10 Red Flags for Used Car Buyers

Rusting is one of those issues that fundamentally ruins a car.
Rusting is one of those issues that fundamentally ruins a car.

Buying a used car is a smart financial decision. In short, you get a car for less money than buying new. What you trade savings for, however, is the protection a new car offers. New cars come with protection because ... well ... they're new. No one's messed with them, their parts haven't worn out yet and nothing's happened to them.

Used cars, on the other hand, have histories. And while most used cars are fine, there are a number of issues used cars can have that make buying them a waste of your hard-earned cash, instead of a smart financial choice. Luckily, there are some pretty clear signs of when you should walk away from a used car.

10: Excessive Rust

Almost anything on a car can be fixed or replaced. The question is, should it be? When it comes to excessive rust, the answer is often no. While rusted out body panels can be replaced, it's expensive and time consuming. Rust on the frame means that the frame —the very bedrock of the car — is rotting away. Replacing a car's frame, even if you just replace part of it, is expensive and runs the risk of weakening the car overall. While some rust is to be expected on a used car, look out for excessive rust with bits of metal flaking off, and avoid cars with rust in key areas. Let's put it this way: some rust on the floor pan is OK, but if Fred Flintstone could drive the car, you're better off walking away.

9: Funk in the Trunk

Buying a stinky car seems like a bad idea from an olfactory perspective, but a trunk with a set-in funk can also be a sign of larger issues. Avoid used cars with musty, moldy or mildew-y interiors as this is a sign of possible flood damage. When a car suffers flood damage, most insurance companies consider it a total loss because the water damages almost every system, from mechanical to electrical to even — you smelled it — the carpet. Trying to fix a flood-damaged car will quickly eat up any money you saved when you bought it.

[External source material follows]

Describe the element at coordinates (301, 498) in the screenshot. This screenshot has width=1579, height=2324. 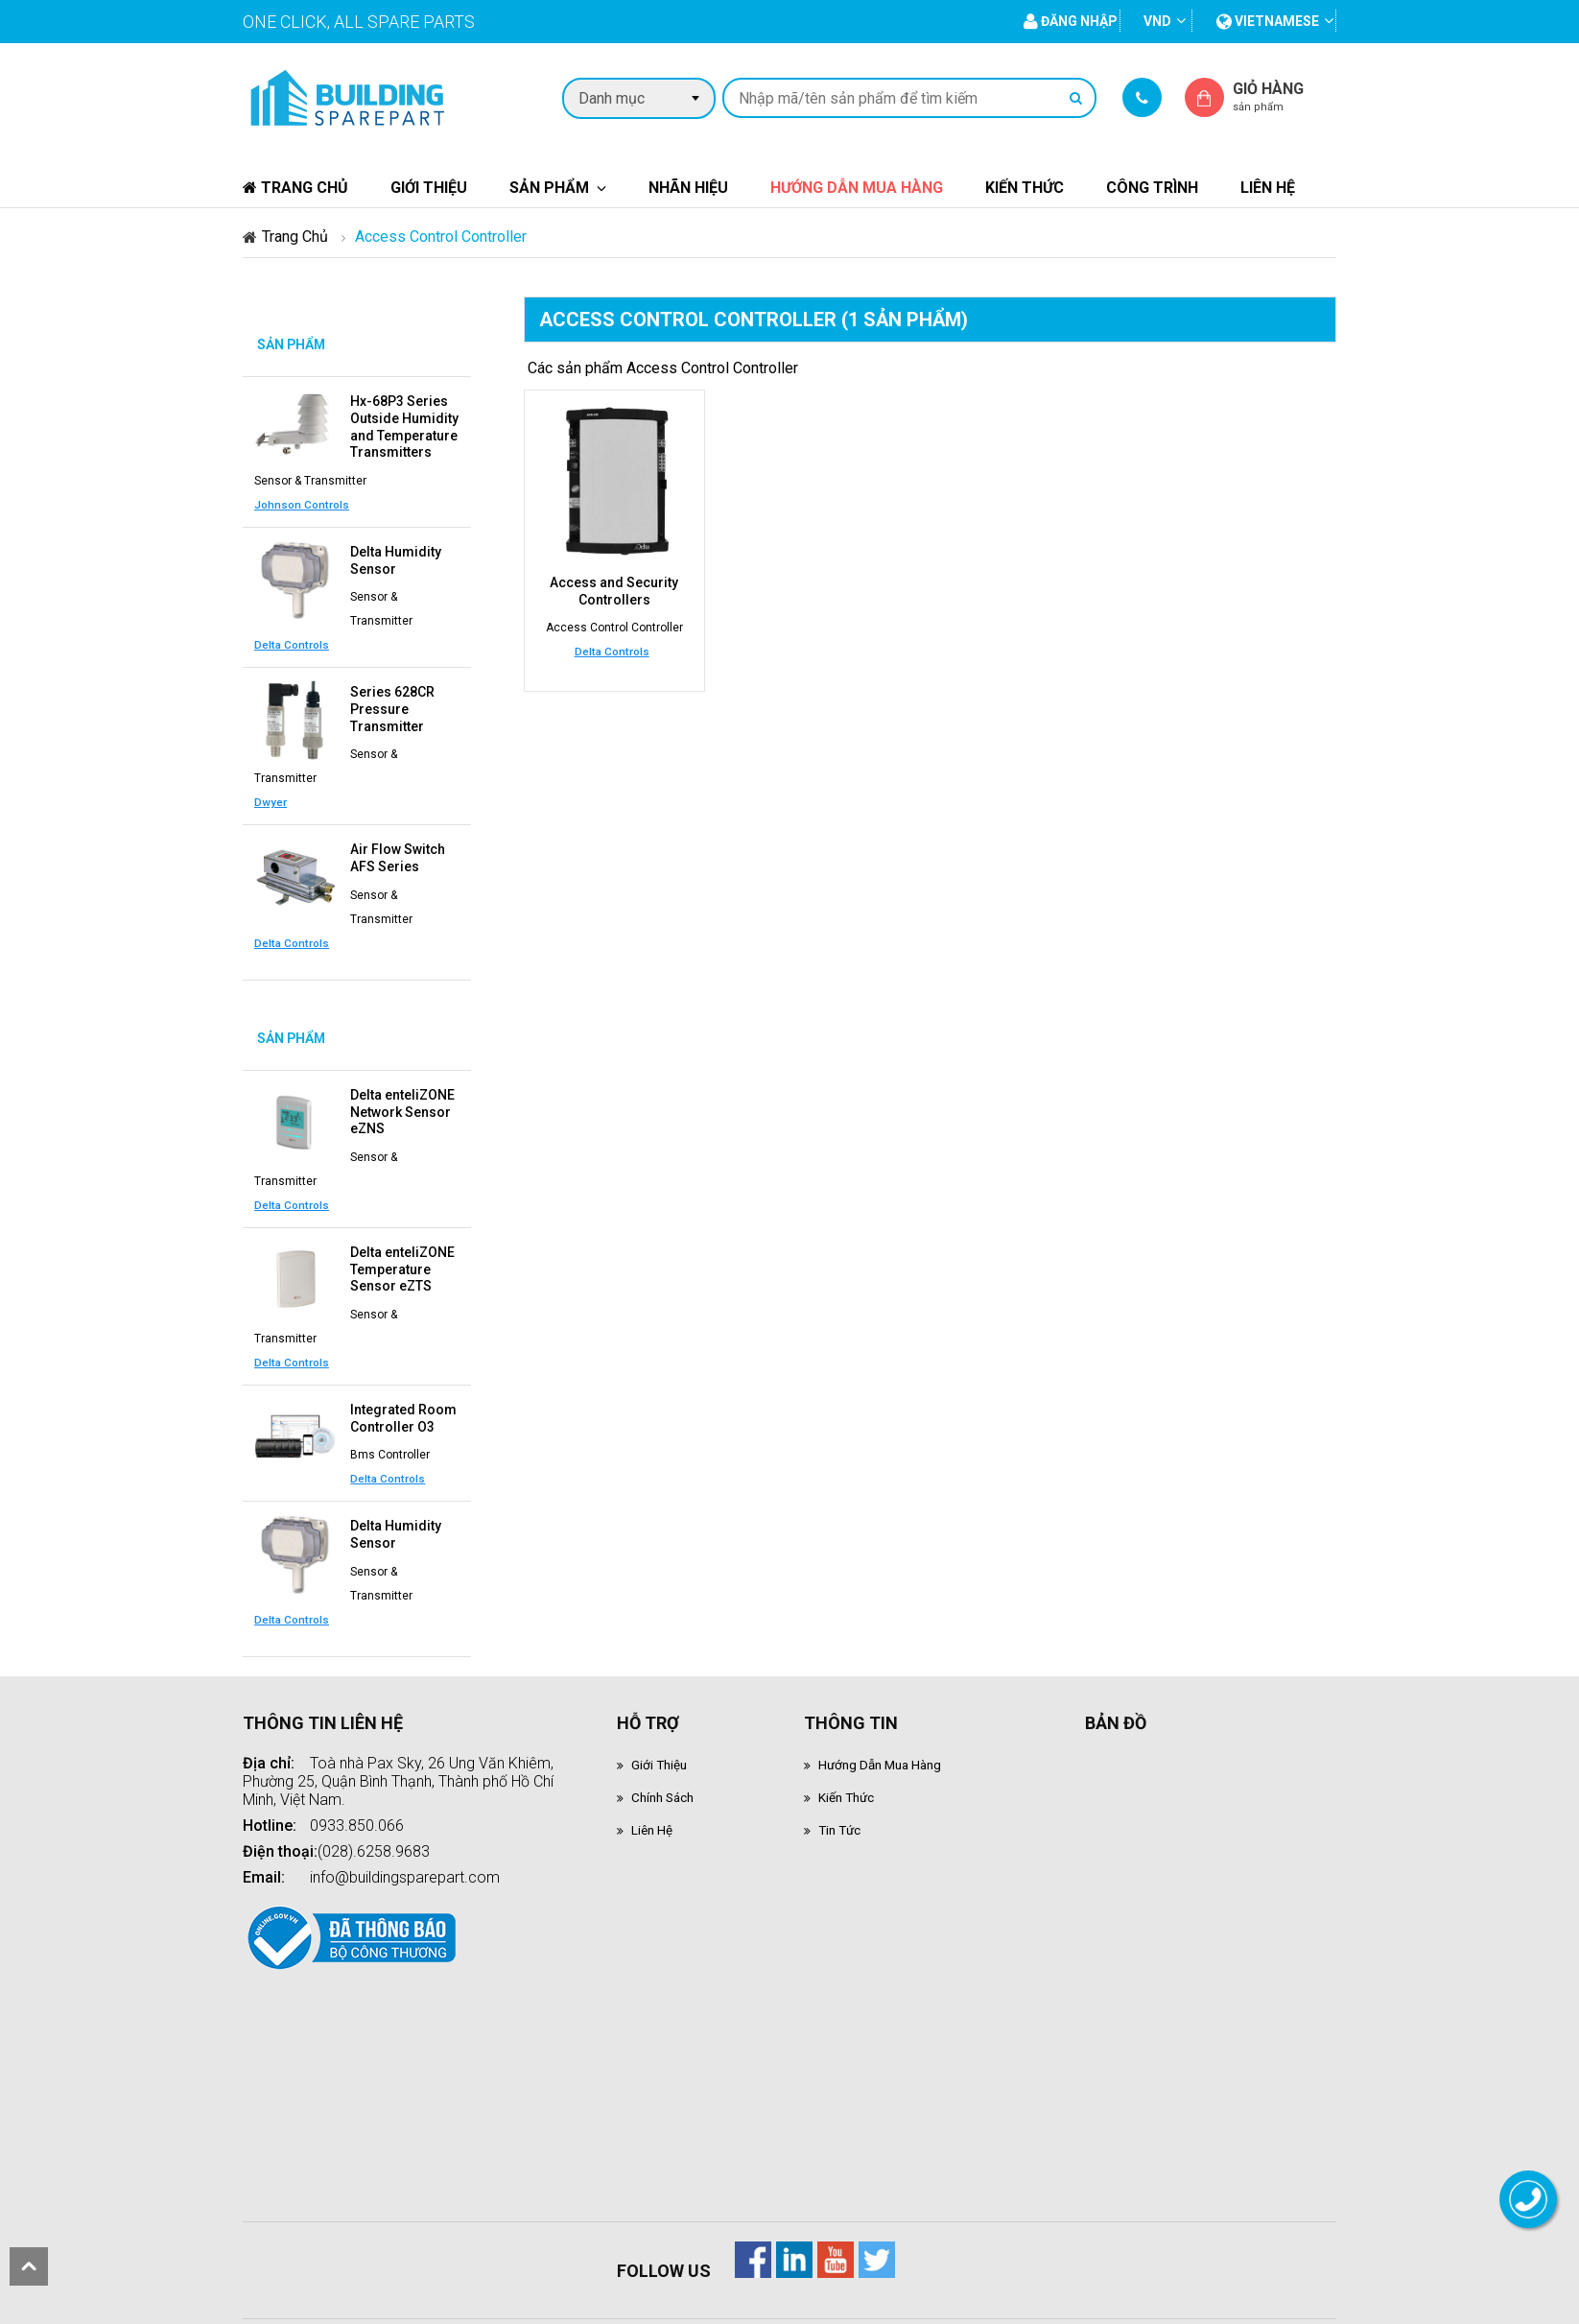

8: New or Mismatched Paint

A freshly-painted accent wall in your living room is a good idea. On a car, however, you want all the paint colors to match, and fresh paint isn't always a selling point. Like new or mismatched carpet, new or mismatched paint is an indicator that repairs have been made, which could mean that the car was in an accident. While some accident damage can be repaired, other accident damage can make owning that car a headache and a seller that's trying to camouflage accident damage is not someone who you want to deal with. Take a close look at any used car with fresh paint or paint that isn't quite the same on all the body panels of the car.